Pour les néoclassiques, il s’agit de poursuivre les travaux monétaristes mais avec la dimension des anticipations rationnelles, donc plus radicale. Pour les politiques monétaires, ils soulignent que le gouvernement et l’État ont tendance à dissimuler les politiques pour jouer sur la surprise des agents. Il s’agit ici d’un biais inflationniste, annonçant une politique contraire à celle réellement menée, qui se traduit par une incohérence temporelle, c’est-à-dire à un changement provoqué des objectifs initiaux. Pour remédier à ça, les politiques monétaires selon les néoclassiques doivent être soumises à un constitutionnalisme économique, c’est-à-dire une institutionnalisation des pratiques économiques, et à un contrôle de la masse de monnaie en circulation, autrement dit un ciblage monétaire. En ce qui concerne les politiques budgétaires, l’économiste Robert Barro propose une équivalence à l’image de celle de David Ricardo. Ainsi, les ménages aux choix rationnels ont conscience de la nécessité de rembourser une politique budgétaire, et choisissent donc d’épargner. La politique budgétaire est donc neutre voire inutile.

 

Une efficacité relative

Les politiques monétaires au sens des néoclassiques ont été mises en œuvre aux États-Unis dans les années 1960, en particulier le ciblage monétaire. Toutefois, il s’est avéré qu’en cherchant à contrôler la masse monétaire pour faire varier le taux d’intérêt, cette dernière devenait fortement instable et nécessitait un contrôle permanent de la FED, et donc pas d’indépendance totale.

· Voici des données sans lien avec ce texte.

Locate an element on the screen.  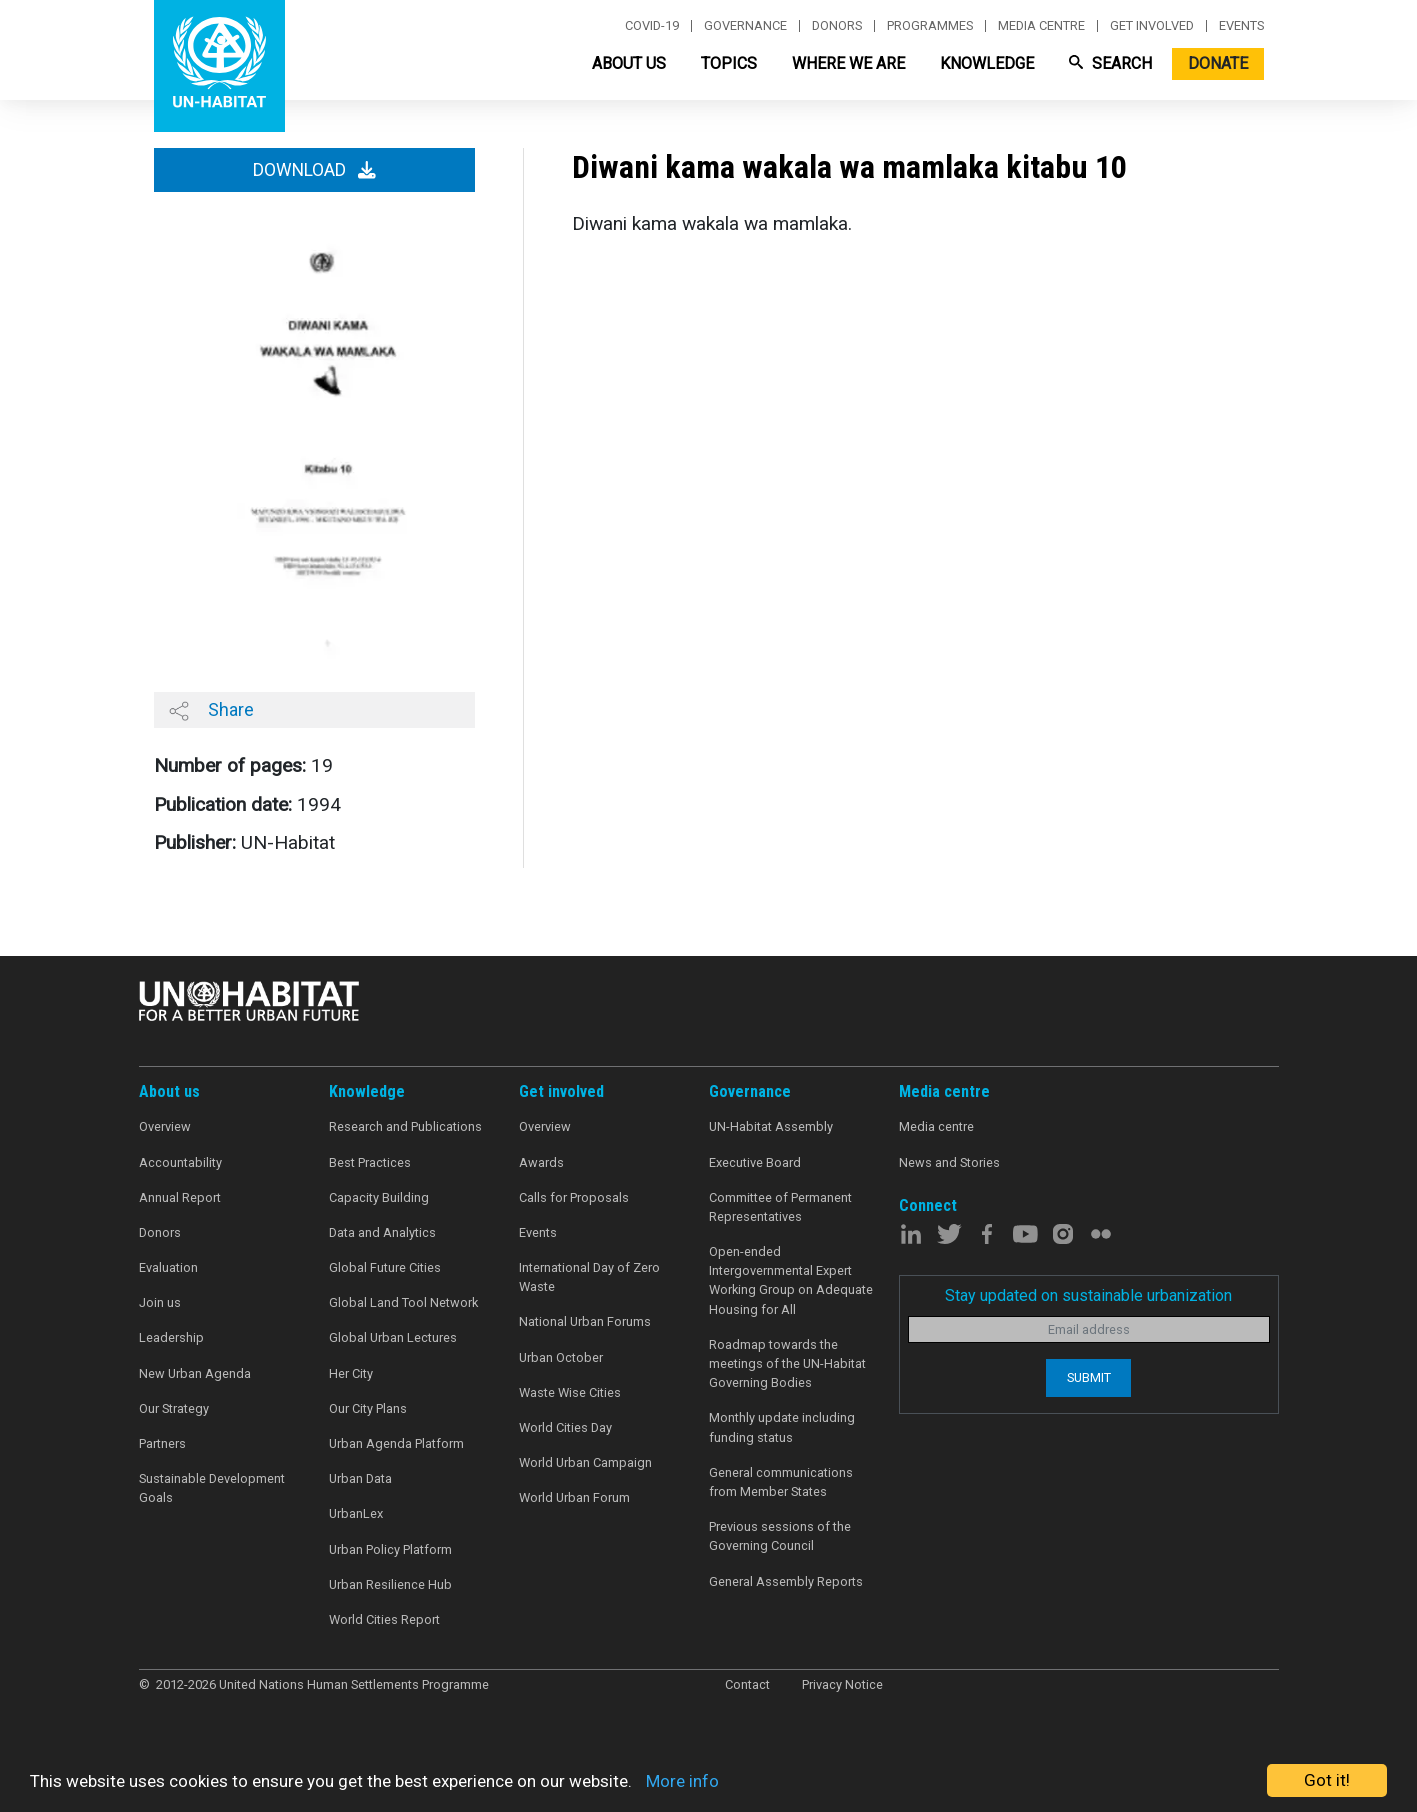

Un courant postkeynésien s’est alors développé pour répondre aux critiques néoclassiques dès les années 1960. Ce dernier remet en cause la contrôle de la masse monétaire par les banques centrales, puisque la quantité de monnaie dépend des banques commerciales et de leurs crédits. De plus, la quantité de monnaie ne doit pas être augmentée de manière graduelle et indifférente, mais plutôt en fonction des besoins du système productif, donc grâce à des politiques monétaires efficaces.

 

            Pour conclure, l’apport principal de la « contre-révolution keynésienne », c’est la justification de la nécessité pour le pouvoir économique de garder ses distances avec le pouvoir politique. Toutefois, le monétarisme et la NEC ont permis l’essor du néolibéralisme, qui a montré de nombreuses faiblesses, notamment sur le plan humain comme le prouve l’expérience du thatchérisme au Royaume-Uni. Il est toutefois incontestable que ces deux écoles ont proposé des solutions efficaces pour répondre à la crise économique des années 1970 face à laquelle le consensus keynésien s’est révélé assez impuissant.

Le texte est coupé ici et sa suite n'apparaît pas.